La semaine dernière mon amie expliquait à son fils 8 ans atteint du syndrome d’Asperger, en quoi il était différent des autres et les raisons pour lesquelles il rencontrait des difficultés de communication. A cela, son fils lui rétorquait, si justement, « mais maman, nous sommes tous différents non ? »

Je considère le sujet du handicap au sein des entreprises au même titre que le sujet des femmes et des homosexuels. De ces « minorités » trop longtemps reniées, muselées, enfermées dans des rôles et taxées de préjugés. Dans une société ancrée dans une culture judéo-chrétienne et gouvernée depuis des millénaires sur un mode patriarcal où le pouvoir, la conquête, l’action, la puissance, la rentabilité et la perfection selon des normes et des critères socialement reconnus et/ou imposés ont été et sont encore des valeurs dominantes.

Mais lorsque l’on voit l’état de la planète, et le mouvement actuel vers une nouvelle ère (cf la troisième révolution industrielle dont parle Jérémy Rifkin) ce système et ses modes de fonctionnement sont périmés.

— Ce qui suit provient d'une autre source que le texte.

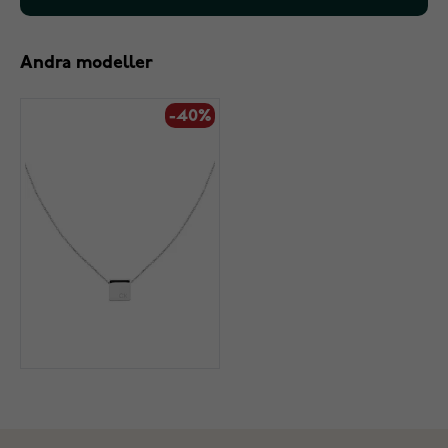
Andra modeller
-40%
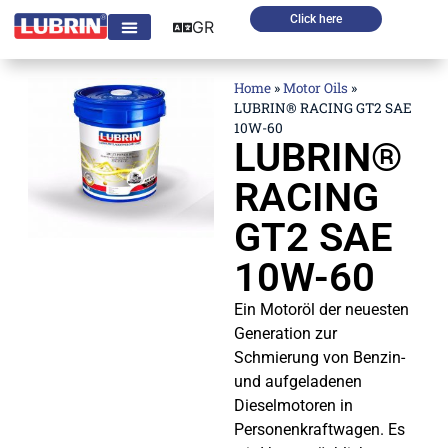
Click here
GR
Home
»
Motor Oils
»
LUBRIN® RACING GT2 SAE
10W-60
LUBRIN®
RACING
GT2 SAE
10W-60
Ein Motoröl der neuesten
Generation zur
Schmierung von Benzin-
und aufgeladenen
Dieselmotoren in
Personenkraftwagen. Es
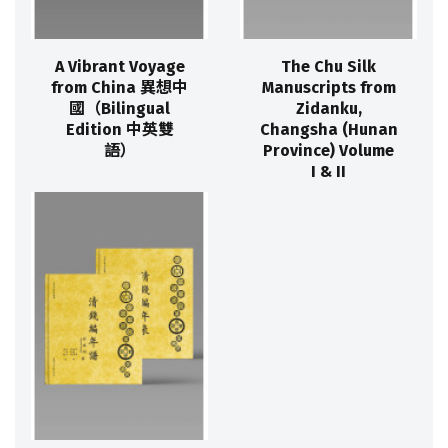
A Vibrant Voyage
The Chu Silk
from China 異想中
Manuscripts from
國（Bilingual
Zidanku,
Edition 中英雙
Changsha (Hunan
語）
Province) Volume
I & II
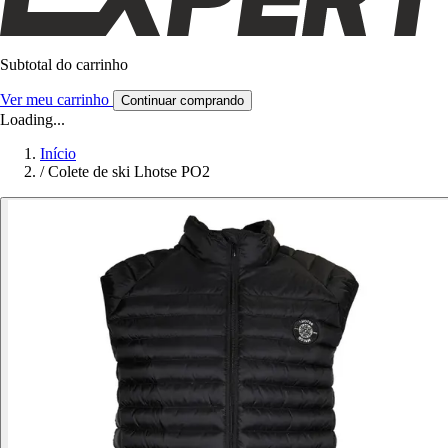
Subtotal do carrinho
Ver meu carrinho
Continuar comprando
Loading...
Início
/
Colete de ski Lhotse PO2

D’où cette révolution que nous vivons actuellement et qui touche toutes les dimensions qu’elles soient d’ordre économique, politique et sociale. Une révolution qui engendre de profondes mutations anthropologiques. Qui se traduisent d’ailleurs au sein des grandes entreprises par de nouvelles fonctions telles que responsable « diversité » au sein même des directions des ressources humaines.

Car oui il est bien question de « diversité », et pour parler de diversité faut-il encore être en mesure d’accueillir la « singularité ». C’est à dire la différence. Celle qui permet de nourrir la créativité source d’innovation et de transformation dont l’entreprise a fondamentalement besoin pour se développer, se ré-inventer et trouver une certaine pérennité. Voilà les bénéfices réels qui doivent motiver nos changements de comportements si nous voulons éviter de nous scléroser !

Changer de regard sur le handicap c’est être en mesure de sortir de nos cadres de références, changer notre regard sur le monde et l’envisager autrement. En commençant par accueillir notre vulnérabilité c’est à dire notre humanité. Faire tomber les masques et les faux semblants pour fonder nos relations sur l’authenticité et se rencontrer. Se découvrir et se re-découvrir autrement pour co-construire des équilibres différents source de bien être et de croissance pour chacun et pour tous.